- [EXERCISE]
If a line in the listing contains "National", copy it out whole.

- [RECORDS]
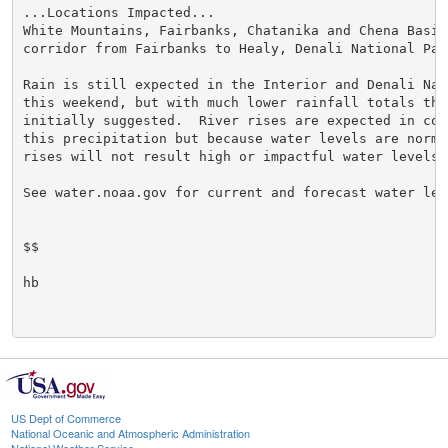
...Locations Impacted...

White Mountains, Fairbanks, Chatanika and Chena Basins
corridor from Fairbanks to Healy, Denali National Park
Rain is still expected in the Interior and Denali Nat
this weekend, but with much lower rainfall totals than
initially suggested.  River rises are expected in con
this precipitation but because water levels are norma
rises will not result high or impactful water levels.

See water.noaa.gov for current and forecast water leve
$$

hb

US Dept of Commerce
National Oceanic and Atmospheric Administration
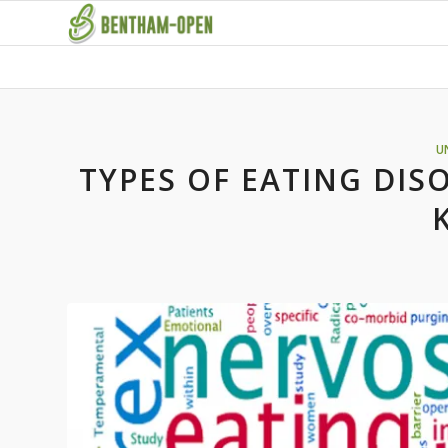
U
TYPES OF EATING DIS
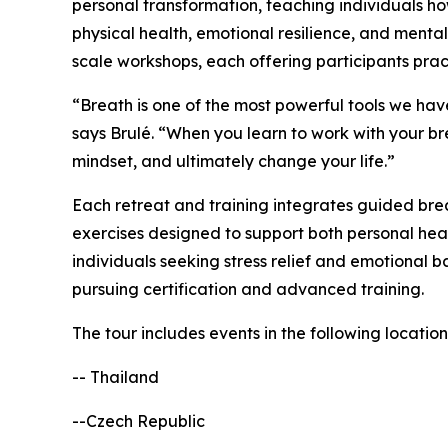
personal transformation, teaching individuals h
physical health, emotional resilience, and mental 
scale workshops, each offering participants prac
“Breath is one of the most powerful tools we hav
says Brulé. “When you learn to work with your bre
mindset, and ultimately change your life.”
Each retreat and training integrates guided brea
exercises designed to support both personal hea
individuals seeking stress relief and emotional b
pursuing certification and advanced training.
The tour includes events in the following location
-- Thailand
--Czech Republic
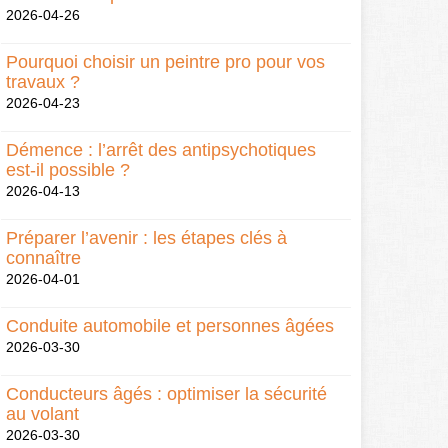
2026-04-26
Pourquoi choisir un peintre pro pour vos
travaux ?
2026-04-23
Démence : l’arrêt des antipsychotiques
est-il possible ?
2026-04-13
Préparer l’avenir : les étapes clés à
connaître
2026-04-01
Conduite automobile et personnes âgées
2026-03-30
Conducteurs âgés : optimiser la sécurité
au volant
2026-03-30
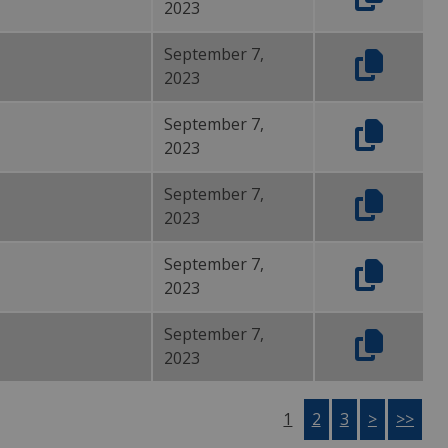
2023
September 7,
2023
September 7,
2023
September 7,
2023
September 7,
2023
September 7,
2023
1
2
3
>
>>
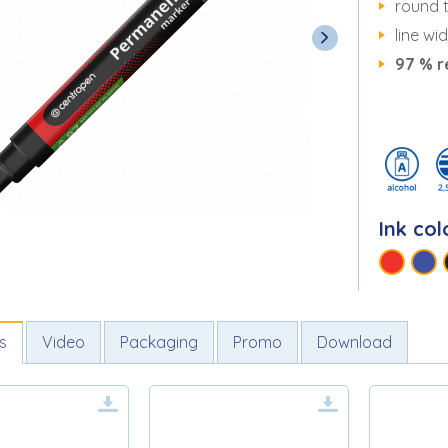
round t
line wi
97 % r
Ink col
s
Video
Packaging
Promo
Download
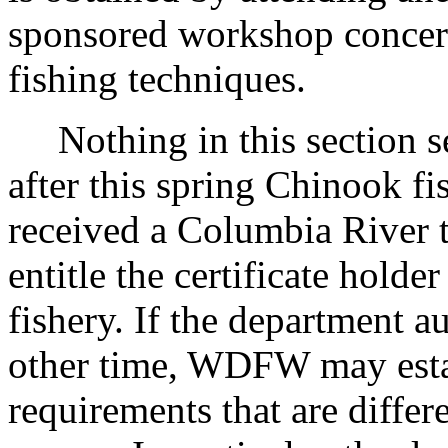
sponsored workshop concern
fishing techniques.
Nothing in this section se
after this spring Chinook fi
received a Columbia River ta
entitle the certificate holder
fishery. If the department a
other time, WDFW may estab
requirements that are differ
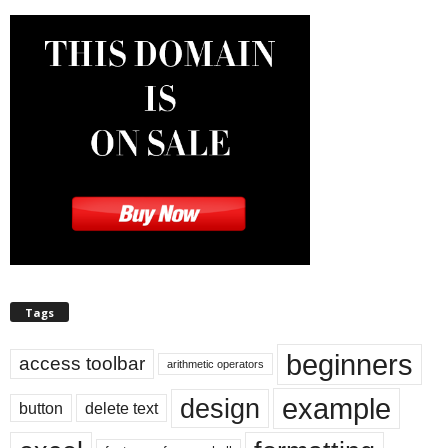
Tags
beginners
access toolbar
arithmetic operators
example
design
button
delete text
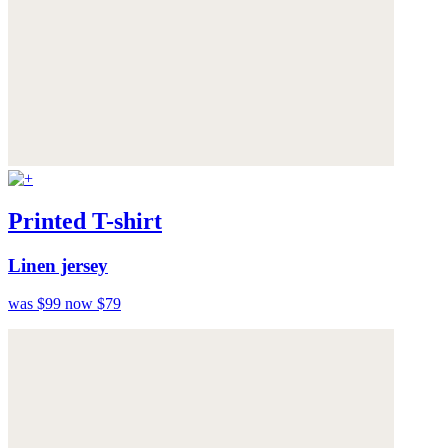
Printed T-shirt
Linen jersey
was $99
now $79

- [SOLUTION FOR THIS TASK]
corridor from Fairbanks to Healy, Denali National Park
National Oceanic and Atmospheric Administration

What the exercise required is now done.